In fact, all terrestrial planets in the solar system have metallic cores and scientists have struggled to explain how that came to be. A new theory, published Monday in the journal Proceedings of the National Academy of Sciences, suggests it happened as molten metal percolated to the inner depths of rocky planets, through gaps between grains of rock.

Earlier theories about the behavior of metals under the intense heat and pressure conditions of planetary formation proposed that at the time when planets were forming, some molten metal remained trapped in the gaps between rocky grains that were isolated from each other. The new research posits that once the isolated pores grow large enough to connect with each other, the trapped molten metal starts to flow and, making its way along the grain boundaries, trickles down through the mantle and accumulates in the core.

"What we’re saying is that once the melt network becomes connected, it stays connected until almost all of the metal is in the core," study co-author Marc Hesse, an associate professor at the University of Texas, Austin, said in a statement Monday.

The research was the doctoral thesis of Soheil Ghanbarzadeh, who earned his Ph.D. at the university. For his thesis, he developed computer simulations of molten rock distribution between grains of rock as the porosity increased or decreased. The researchers found that even when porosity reduced significantly, metal continued flowing, which was in stark contrast with earlier simulations and theory.
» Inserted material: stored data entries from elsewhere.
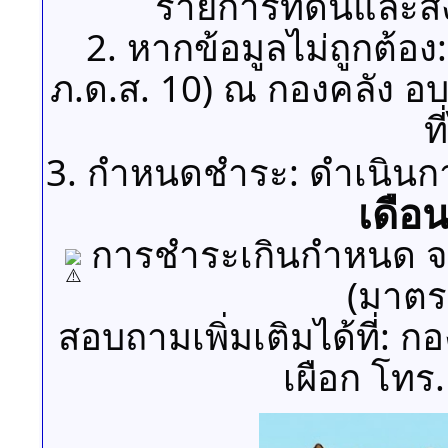
รายการที่ดินและสิ
2. หากข้อมูลไม่ถูกต้อง:
ภ.ด.ส. 10) ณ กองคลัง อบ
ท
3. กำหนดชำระ: ดำเนินกา
เดือ
การชำระเกินกำหนด จะม
(มาตร
สอบถามเพิ่มเติมได้ที่: 
เผือก โทร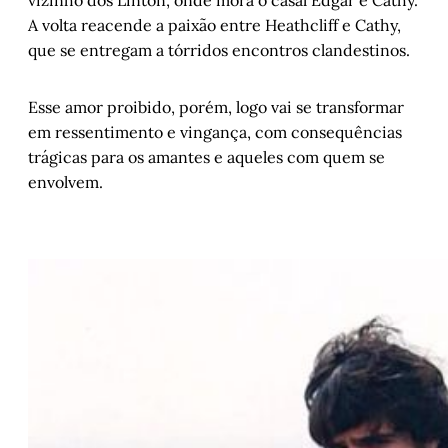
vizinho dos Linton, onde mora o casal Edgar e Cathy.
A volta reacende a paixão entre Heathcliff e Cathy,
que se entregam a tórridos encontros clandestinos.
Esse amor proibido, porém, logo vai se transformar
em ressentimento e vingança, com consequências
trágicas para os amantes e aqueles com quem se
envolvem.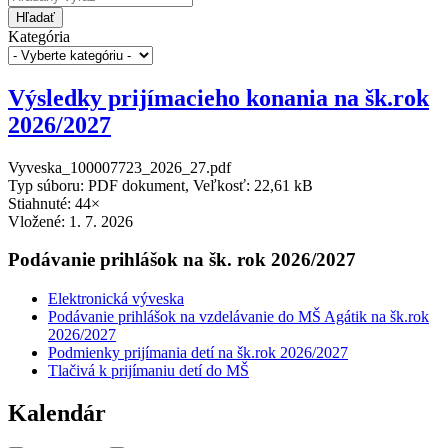
Hľadať
Kategória
Výsledky prijímacieho konania na šk.rok
2026/2027
Vyveska_100007723_2026_27.pdf
Typ súboru: PDF dokument, Veľkosť: 22,61 kB
Stiahnuté: 44×
Vložené:
1. 7. 2026
Podávanie prihlášok na šk. rok 2026/2027
Elektronická výveska
Podávanie prihlášok na vzdelávanie do MŠ Agátik na šk.rok
2026/2027
Podmienky prijímania detí na šk.rok 2026/2027
Tlačivá k prijímaniu detí do MŠ
Kalendár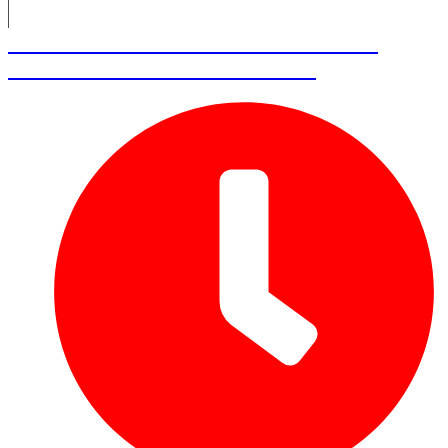
Cédric O’Neill – Cofondateur de
1001 Pharmacies & Bricks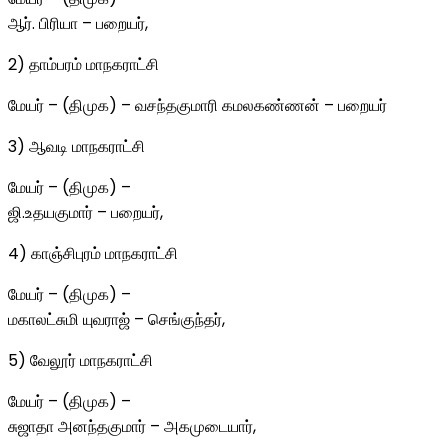
ஆர். பிரியா – பறையர்,
2) தாம்பரம் மாநகராட்சி
மேயர் – (திமுக) – வசந்தகுமாரி கமலகண்ணன் – பறையர்
3) ஆவடி மாநகராட்சி
மேயர் – (திமுக) –
ஜி.உதயகுமார் – பறையர்,
4) காஞ்சிபுரம் மாநகராட்சி
மேயர் – (திமுக) –
மகாலட்சுமி யுவராஜ் – செங்குந்தர்,
5) வேலூர் மாநகராட்சி
மேயர் – (திமுக) –
சுஜாதா அனந்தகுமார் – அகமுடையார்,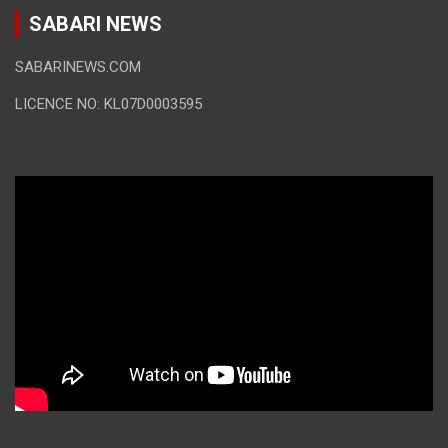
SABARI NEWS
SABARINEWS.COM
LICENCE NO: KL07D0003595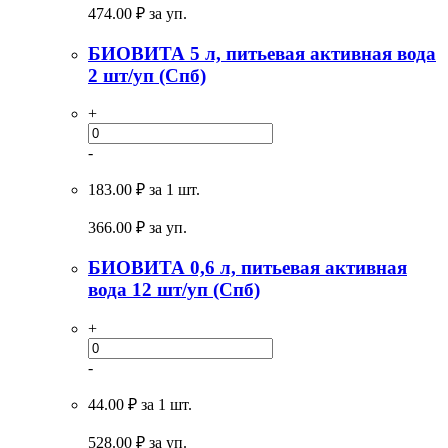
474.00
₽ за уп.
БИОВИТА 5 л, питьевая активная вода
2 шт/уп (Спб)
+
-
183.00 ₽
за 1 шт.
366.00
₽ за уп.
БИОВИТА 0,6 л, питьевая активная
вода 12 шт/уп (Спб)
+
-
44.00 ₽
за 1 шт.
528.00
₽ за уп.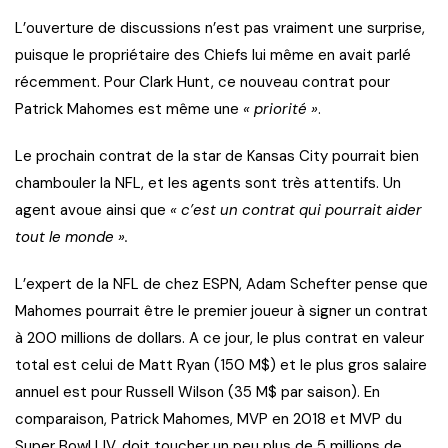
L’ouverture de discussions n’est pas vraiment une surprise,
puisque le propriétaire des Chiefs lui même en avait parlé
récemment. Pour Clark Hunt, ce nouveau contrat pour
Patrick Mahomes est même une
« priorité »
.
Le prochain contrat de la star de Kansas City pourrait bien
chambouler la NFL, et les agents sont très attentifs. Un
agent avoue ainsi que
« c’est un contrat qui pourrait aider
tout le monde ».
L’expert de la NFL de chez ESPN, Adam Schefter pense que
Mahomes pourrait être le premier joueur à signer un contrat
à 200 millions de dollars. A ce jour, le plus contrat en valeur
total est celui de Matt Ryan (150 M$) et le plus gros salaire
annuel est pour Russell Wilson (35 M$ par saison). En
comparaison, Patrick Mahomes, MVP en 2018 et MVP du
Super Bowl LIV, doit toucher un peu plus de 5 millions de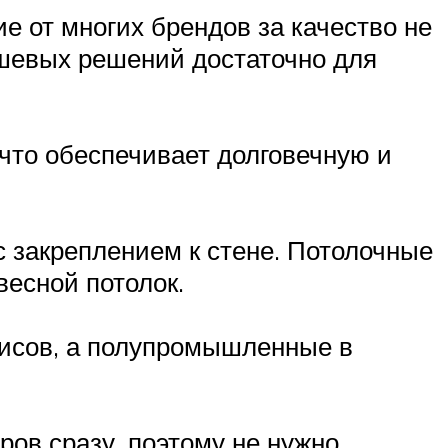
ие от многих брендов за качество не
ешевых решений достаточно для
 что обеспечивает долговечную и
 закреплением к стене. Потолочные
весной потолок.
исов, а полупромышленные в
ров сразу, поэтому не нужно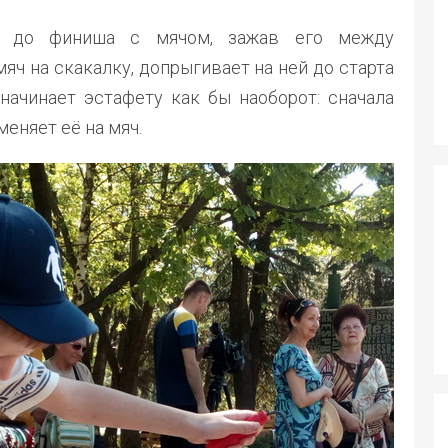
ь до финиша с мячом, зажав его между
яч на скакалку, допрыгивает на ней до старта
начинает эстафету как бы наоборот: сначала
меняет её на мяч.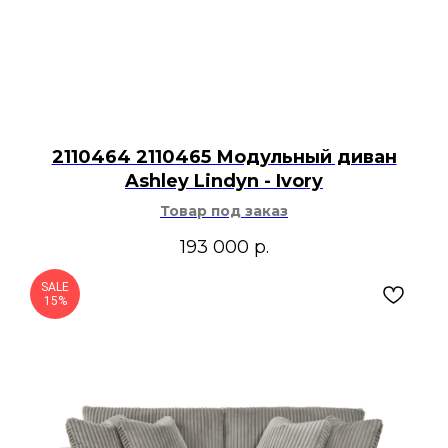
2110464 2110465 Модульный диван
Ashley Lindyn - Ivory
Товар под заказ
193 000
р.
SALE
15%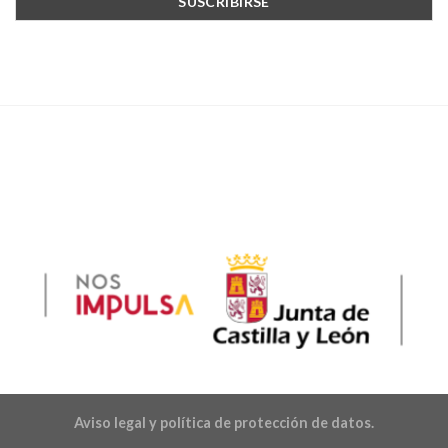
Aviso legal y política de protección de datos.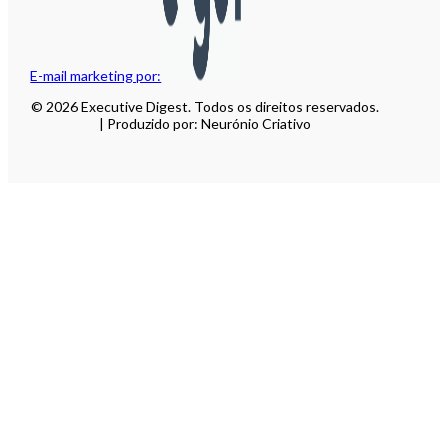
E-mail marketing por:
© 2026 Executive Digest. Todos os direitos reservados.
| Produzido por: Neurónio Criativo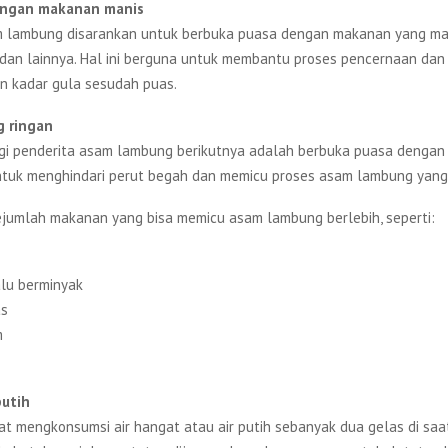
engan makanan manis
 lambung disarankan untuk berbuka puasa dengan makanan yang man
 dan lainnya. Hal ini berguna untuk membantu proses pencernaan dan
 kadar gula sesudah puas.
g ringan
gi penderita asam lambung berikutnya adalah berbuka puasa denga
ntuk menghindari perut begah dan memicu proses asam lambung yang 
sejumlah makanan yang bisa memicu asam lambung berlebih, seperti:
lu berminyak
as
m
putih
pat mengkonsumsi air hangat atau air putih sebanyak dua gelas di sa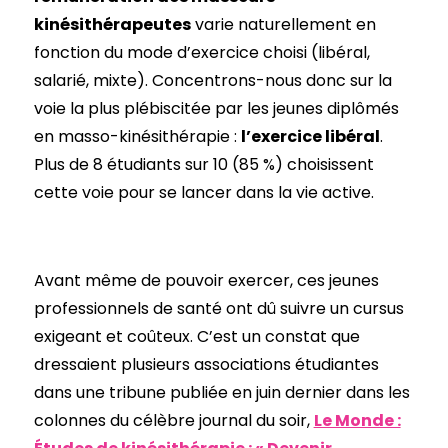
kinésithérapeutes
varie naturellement en
fonction du mode d’exercice choisi (libéral,
salarié, mixte). Concentrons-nous donc sur la
voie la plus plébiscitée par les jeunes diplômés
en masso-kinésithérapie :
l’exercice libéral
.
Plus de 8 étudiants sur 10 (85 %) choisissent
cette voie pour se lancer dans la vie active.
Avant même de pouvoir exercer, ces jeunes
professionnels de santé ont dû suivre un cursus
exigeant et coûteux. C’est un constat que
dressaient plusieurs associations étudiantes
dans une tribune publiée en juin dernier dans les
colonnes du célèbre journal du soir,
Le Monde :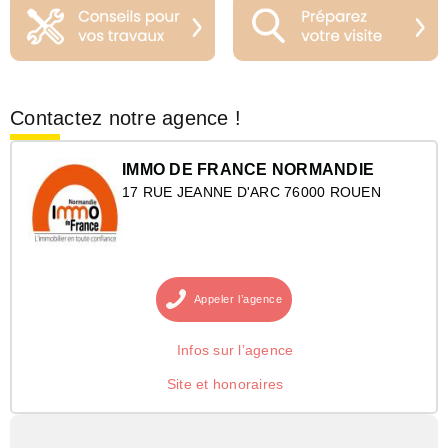
Contactez notre agence !
IMMO DE FRANCE NORMANDIE
17 RUE JEANNE D'ARC 76000 ROUEN
Appeler
l’agence
Infos sur l’agence
Site et honoraires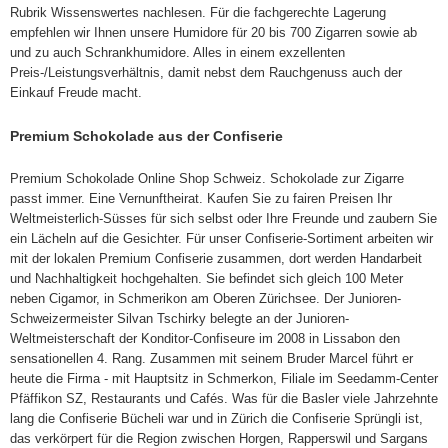
Rubrik Wissenswertes nachlesen. Für die fachgerechte Lagerung
empfehlen wir Ihnen unsere Humidore für 20 bis 700 Zigarren sowie ab
und zu auch Schrankhumidore. Alles in einem exzellenten
Preis-/Leistungsverhältnis, damit nebst dem Rauchgenuss auch der
Einkauf Freude macht.
Premium Schokolade aus der Confiserie
Premium Schokolade Online Shop Schweiz. Schokolade zur Zigarre
passt immer. Eine Vernunftheirat. Kaufen Sie zu fairen Preisen Ihr
Weltmeisterlich-Süsses für sich selbst oder Ihre Freunde und zaubern Sie
ein Lächeln auf die Gesichter. Für unser Confiserie-Sortiment arbeiten wir
mit der lokalen Premium Confiserie zusammen, dort werden Handarbeit
und Nachhaltigkeit hochgehalten. Sie befindet sich gleich 100 Meter
neben Cigamor, in Schmerikon am Oberen Zürichsee. Der Junioren-
Schweizermeister Silvan Tschirky belegte an der Junioren-
Weltmeisterschaft der Konditor-Confiseure im 2008 in Lissabon den
sensationellen 4. Rang. Zusammen mit seinem Bruder Marcel führt er
heute die Firma - mit Hauptsitz in Schmerkon, Filiale im Seedamm-Center
Pfäffikon SZ, Restaurants und Cafés. Was für die Basler viele Jahrzehnte
lang die Confiserie Bücheli war und in Zürich die Confiserie Sprüngli ist,
das verkörpert für die Region zwischen Horgen, Rapperswil und Sargans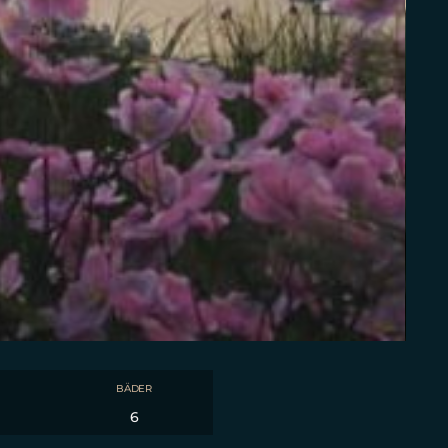
BÄDER
6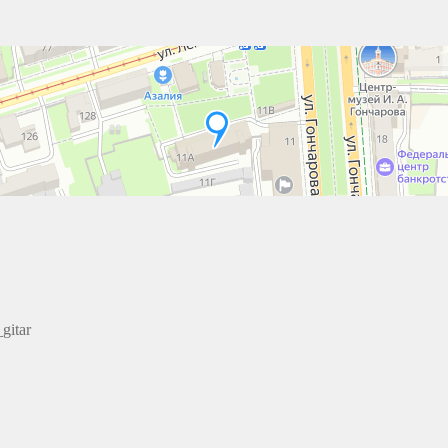
gitar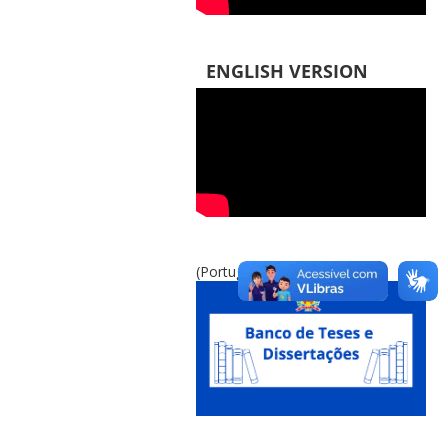
ENGLISH VERSION
(Português do Brasil)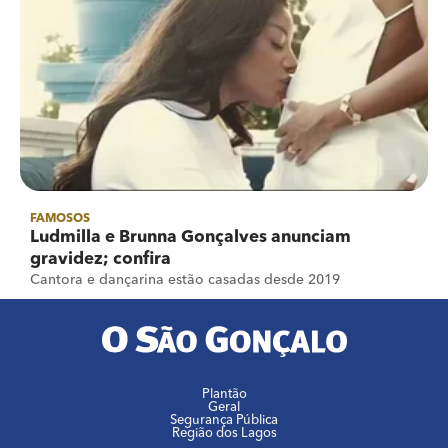
FAMOSOS
Ludmilla e Brunna Gonçalves anunciam
gravidez; confira
Cantora e dançarina estão casadas desde 2019
Plantão
Geral
Segurança Pública
Região dos Lagos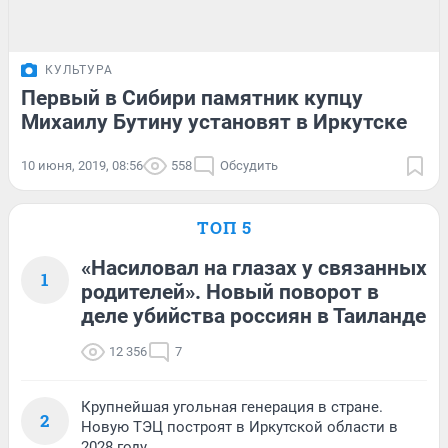
КУЛЬТУРА
Первый в Сибири памятник купцу
Михаилу Бутину установят в Иркутске
10 июня, 2019, 08:56
558
Обсудить
ТОП 5
«Насиловал на глазах у связанных
1
родителей». Новый поворот в
деле убийства россиян в Таиланде
12 356
7
Крупнейшая угольная генерация в стране.
2
Новую ТЭЦ построят в Иркутской области в
2028 году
Melt Networks Images of melt networks in irregular grains (a) used in a study by The University of Texas at Austin and melt networks in regular grains (b) used in previous studies. Their simulations show that irregularity of grains promotes connectivity of the melt. Photo: UT Austin

For the simulation, Ghanbarzadeh used irregular grain geometry, thought to better reflect real-life conditions. Earlier simulations relied on regular, identical grains that produced a geometrical pattern. The new model showed only 1-2 percent of the initial metal remaining in the silicate mantle after the flow and percolation stopped, which is consistent with how much metal Earth’s mantle has.

"What we did differently in here was to add the element of curiosity to see what happens when you drain the melt from the porous, ductile rock," Ghanbarzadeh said.

The study was titled "Percolative core formation in planetesimals enabled by hysteresis in metal connectivity" and was also co-authored by Maša Prodanovic, who along with Hesse, was Ghanbarzadeh’s adviser.